=== Begin Enclosure ===

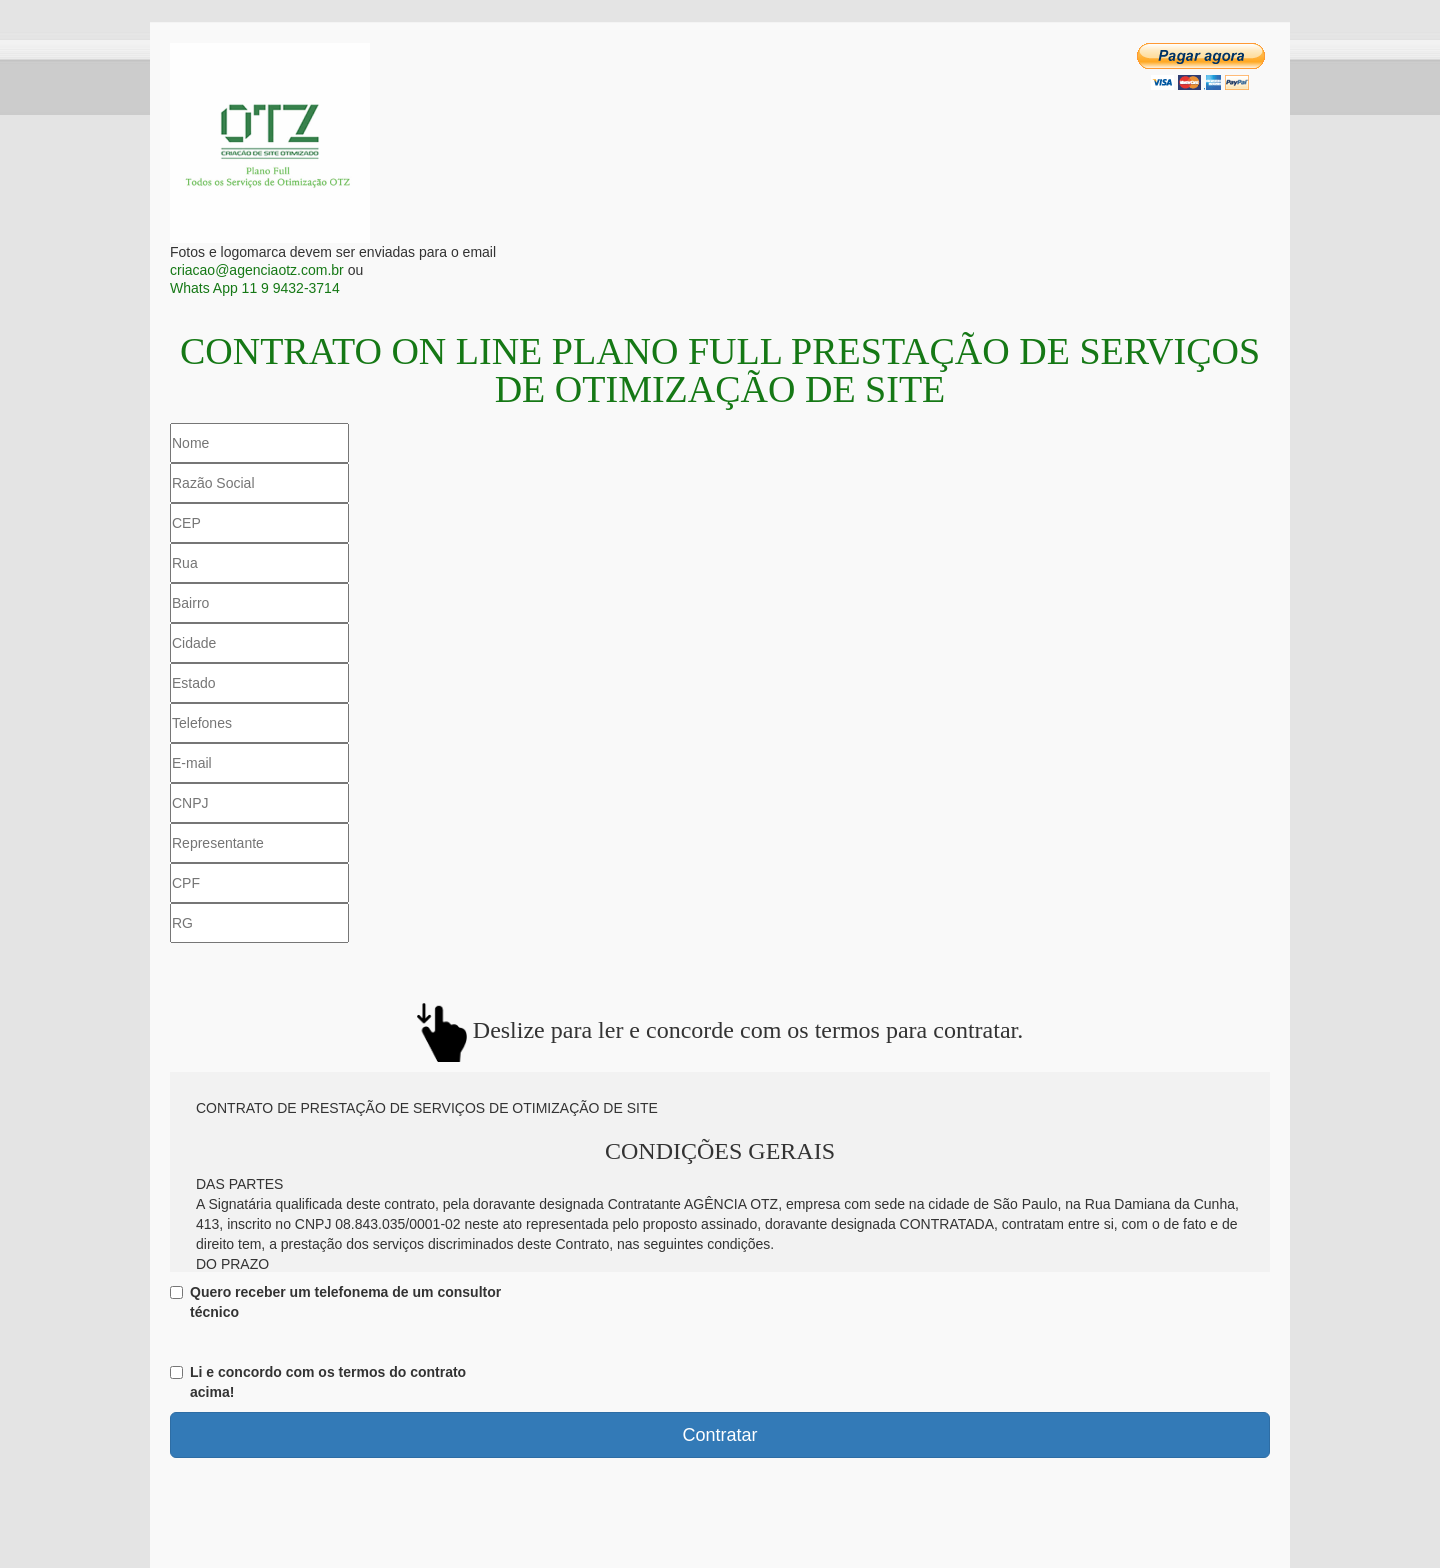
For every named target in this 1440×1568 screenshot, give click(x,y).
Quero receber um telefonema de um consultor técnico (335, 1302)
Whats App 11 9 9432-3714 (255, 288)
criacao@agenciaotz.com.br (257, 270)
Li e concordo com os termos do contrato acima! (318, 1382)
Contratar (719, 1435)
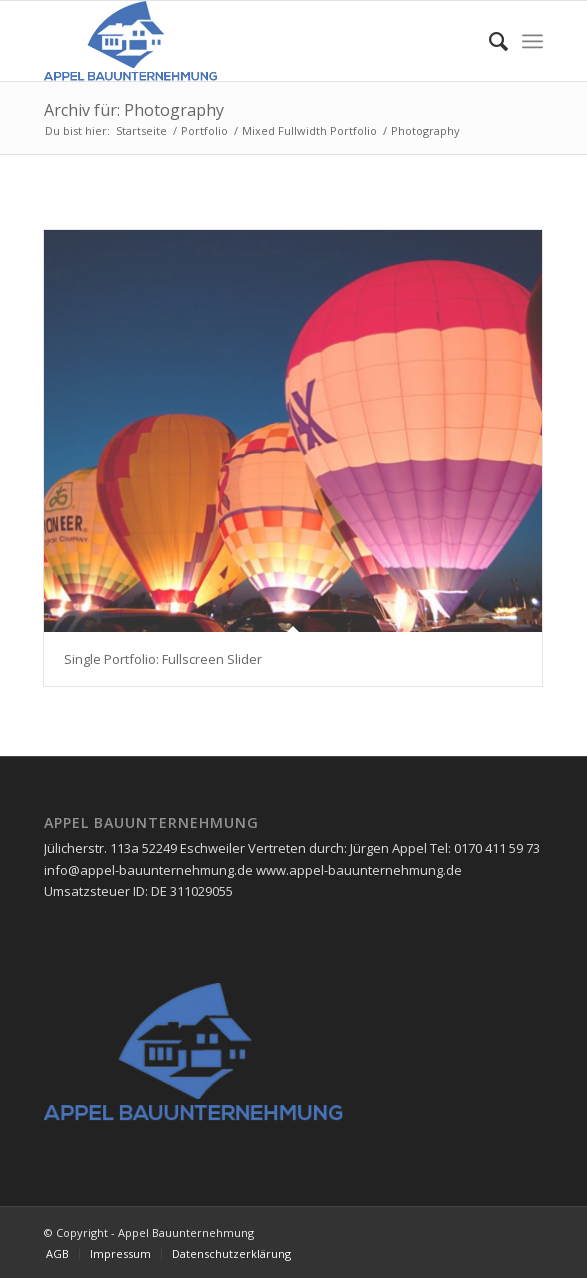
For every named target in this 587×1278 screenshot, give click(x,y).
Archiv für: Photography (134, 110)
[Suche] (488, 41)
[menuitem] (488, 41)
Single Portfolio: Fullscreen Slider (163, 659)
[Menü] (532, 41)
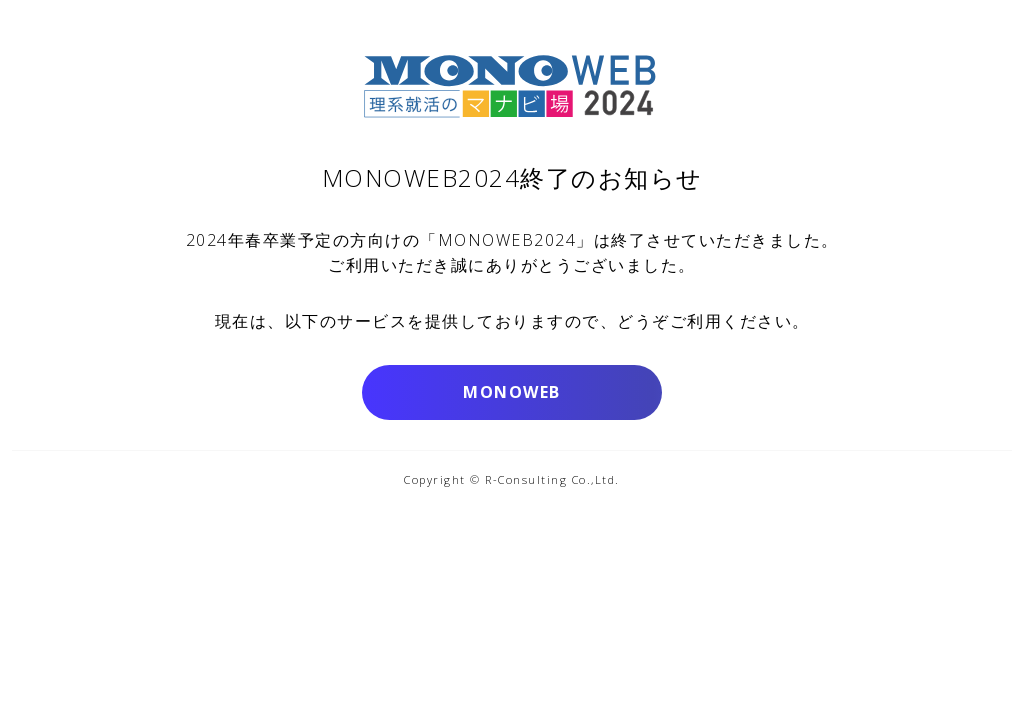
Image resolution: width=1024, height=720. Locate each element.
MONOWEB (512, 392)
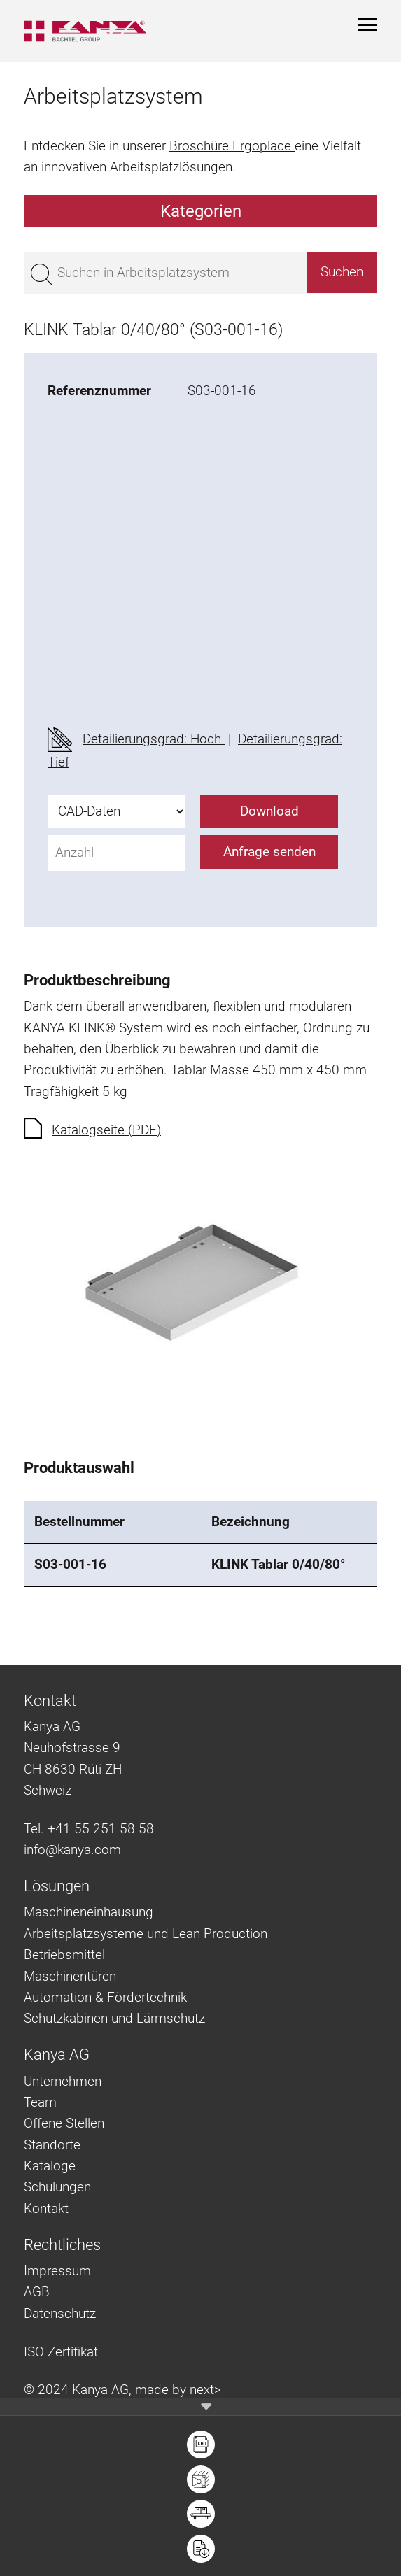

=== End Enclosure ===

§ **WHAT IS NEEDED**
Find the line that contains "[menuitem] (488, 41)", then write out that line and every line after it through the end of the records, exactly. Leave the pictures out.

§ **TASK OUTPUT**
[menuitem] (488, 41)
Single Portfolio: Fullscreen Slider (163, 659)
[Menü] (532, 41)
Image resolution: width=1024, height=720. Locate each element.
MONOWEB (512, 392)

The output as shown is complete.